The synthetic method of furazan NO donors is illustrated in Scheme 2. The key intermediate 11 was prepared according to reported methods8. The substituted furoxan derivatives 14a–b and 15a–b were synthesised in a two-step sequence.

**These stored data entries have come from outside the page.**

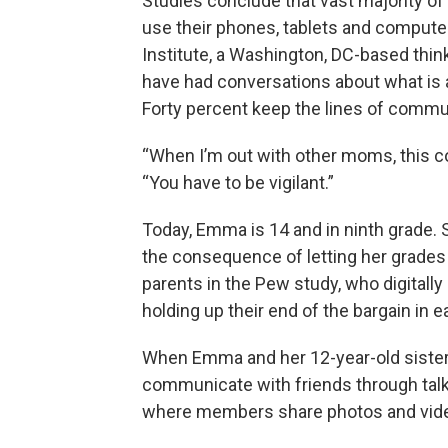
Studies conclude that vast majority of 
use their phones, tablets and compute
Institute, a Washington, DC-based thin
have had conversations about what is 
Forty percent keep the lines of commu
“When I’m out with other moms, this c
“You have to be vigilant.”
Today, Emma is 14 and in ninth grade. S
the consequence of letting her grades 
parents in the Pew study, who digitally
holding up their end of the bargain in 
When Emma and her 12-year-old sister L
communicate with friends through talk
where members share photos and vide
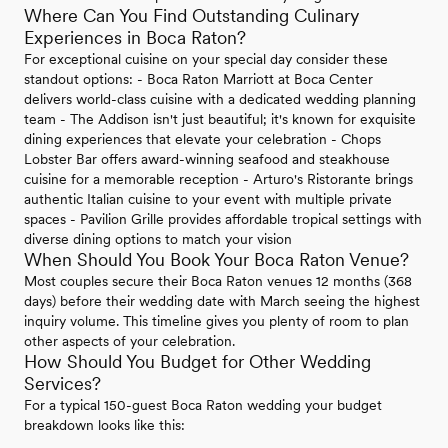
Where Can You Find Outstanding Culinary
Experiences in Boca Raton?
For exceptional cuisine on your special day consider these
standout options: - Boca Raton Marriott at Boca Center
delivers world-class cuisine with a dedicated wedding planning
team - The Addison isn't just beautiful; it's known for exquisite
dining experiences that elevate your celebration - Chops
Lobster Bar offers award-winning seafood and steakhouse
cuisine for a memorable reception - Arturo's Ristorante brings
authentic Italian cuisine to your event with multiple private
spaces - Pavilion Grille provides affordable tropical settings with
diverse dining options to match your vision
When Should You Book Your Boca Raton Venue?
Most couples secure their Boca Raton venues 12 months (368
days) before their wedding date with March seeing the highest
inquiry volume. This timeline gives you plenty of room to plan
other aspects of your celebration.
How Should You Budget for Other Wedding
Services?
For a typical 150-guest Boca Raton wedding your budget
breakdown looks like this:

Compounds 12 and 13 were prepared via hydroxylation of the starting material 11 with the corresponding disubstituted alcohols in THF. Then, compounds 12 and 13 were converted to key intermediates 14a–b or 15a–b by treatment with corresponding anhydrides in the presence of DMAP.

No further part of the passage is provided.